Он вышел из дома, не забыв тщательно запереть за собой дверь, и открыл машину Шэз. Постаравшись как следует запомнить, в каком положении находится сиденье, он влез в нее и так отрегулировал его, чтобы поместились его длинные ноги. Несколько минут ушло на то, чтобы разобраться в управлении. Важно было убедиться заранее, что он сможет одной рукой переключать скорость и крутить руль. Потом он включил зажигание и поехал, остановившись только затем, чтобы на углу Лэдброук-Гроув бросить объемистый конверт в почтовый ящик. Добравшись в самом начале двенадцатого до въезда на автостраду-1, он позволил себе легкую, про себя, улыбку. Шэз Боумен очень и очень пожалеет, что встала у него на пути. Но жалеть об этом ей осталось совсем недолго.
Первое, что она почувствовала, была острая до судороги боль в левой ноге, пронзившая ее одурманенный забытьём мозг, — словно зазубренным ножом по костяшкам пальцев. Она бессознательно попыталась вытянуть ногу и расслабить мышцы, и эта попытка вызвала вспышку новой страшной боли в запястьях. Еще затуманенная голова отказывалась соображать, она пульсировала, как ушибленный молотком палец. Шэз заставила себя открыть глаза, но темнота никуда не ушла. Тут она заметила, что лицо ее укутано какой-то влажной тряпкой. Это было похоже на капюшон из толстой ткани с мягким начесом. Капюшон плотно облегал голову и на шее был чем-то прикручен, отчего ей было трудно глотать.
Постепенно она начала сознавать, что с ней и где она находится. Она лежала на боку на чем-то твердом, руки были скручены за спиной чем-то, что безжалостно врезалось в кожу запястий. Ее ноги тоже были связаны в лодыжках, путы были наложены так, что почти не давали ей двигаться. Любое движение, вроде попытки вытянуть ноги или изменить позу, давалось ценой немыслимой боли. Она не знала, насколько ограничена ее свобода, и не имела никакого желания это выяснять после тех мучений, которых стоила ей попытка перевернуться.

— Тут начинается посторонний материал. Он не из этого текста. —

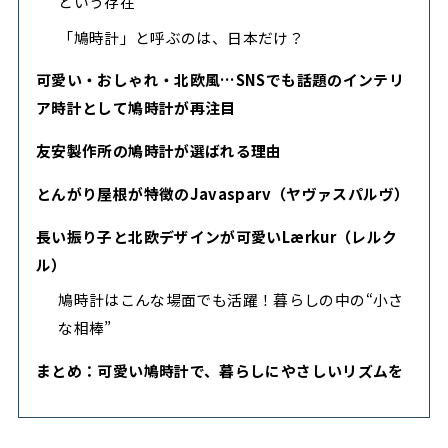
という存在
「鳩時計」と呼ぶのは、日本だけ？
可愛い・おしゃれ・北欧風…SNSでも話題のインテリ
ア時計として鳩時計が再注目
友安製作所の鳩時計が選ばれる理由
とんがり屋根が特徴のJavasparv（ヤヴァスパルヴ）
長い振り子と北欧デザインが可愛いLærkur（レルク
ル）
鳩時計はこんな場面でも活躍！暮らしの中の“小さ
な相棒”
まとめ：可愛い鳩時計で、暮らしにやさしいリズムを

У нее не было ни малейшего представления о том, сколько времени она была без сознания. Последнее, что она помнила, было смеющееся лицо Джеко Вэнса, маячившее где-то высоко над ней. Было похоже, что он совершенно безмятежен, словно изначально и полностью уверен в своей безнаказанности, поскольку никто и никогда не согласится принять всерьез какую-то ничтожную девчонку-детектива. Нет, не совсем так. Что-то другое копошилось в ее памяти, не давая покоя. Применив технику полного расслабления, Шэз попробовала глубоко дышать, а затем попыталась представить себе, что же она видела. Память поддалась, и воспоминания постепенно приобрели очертания. Она вспомнила, как боковым зрением увидела его руку, поднимающуюся для удара, а потом обрушивающуюся вниз наподобие бейсбольной биты. Это было последнее воспоминание.